If buggy smartphones are the “new reality”, here’s some free advice for handset makers - mrspin
http://www.last100.com/2009/01/26/if-buggy-smartphones-are-the-new-reality-heres-some-free-advice-for-handset-makers/

======
ieatpaste
Mobile phones used to have 4-year development cycles, but due to consumer
pressure and CEOs making ridiculous promises, the development cycle has been
compacted into as little as 6 months. This is not enough time for accurate
testing on all fronts (variables double out in the field).

Furthermore, over-the-air updates are not used due to hacking. Though there
could be copious amounts of security, one fail would mean complete loss of
mobile communication in large areas, if not nationwide.

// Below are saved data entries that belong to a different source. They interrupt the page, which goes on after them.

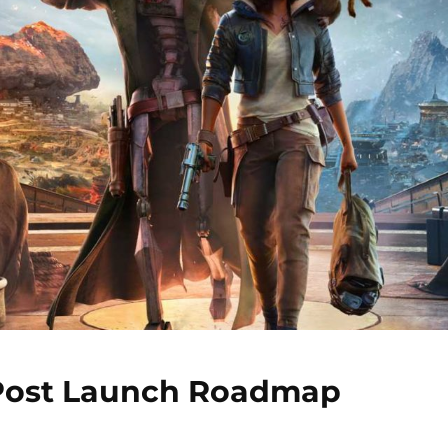
 Post Launch Roadmap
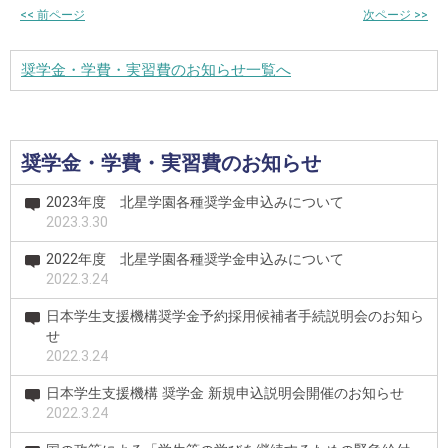
<<
前ページ
次ページ
>>
奨学金・学費・実習費のお知らせ一覧へ
奨学金・学費・実習費のお知らせ
2023年度 北星学園各種奨学金申込みについて
2023.3.30
2022年度 北星学園各種奨学金申込みについて
2022.3.24
日本学生支援機構奨学金予約採用候補者手続説明会のお知ら
せ
2022.3.24
日本学生支援機構 奨学金 新規申込説明会開催のお知らせ
2022.3.24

Features cannot be cut since the products will not sell. Apple could afford it
only because it was riding the success of the iPod - other, unpopular
companies cannot do the same. While I agree that there needs to be a better
balance of features and quality, there isn't too much leeway especially
because handset manufacturers are doing especially bad in this economic
downturn.

I agree transparency is a great thing - but it may also cause a PR nightmare.
There needs to be great discretion in revealing problems especially in a field
where consumers understand little. Discussing problems may only make consumers
more disgruntle or panicked.

Operators (Networks) control everything. EVERYTHING. They choose which phones
are allowed and which ones are not. Again, Apple had a lot of leverage due to
their popularity, but ultimately lost out to AT&T control. It isn't as simple
as "keeping operators out" - laws would need to be instated and Networks would
have to yield control (they definitely won't go easily).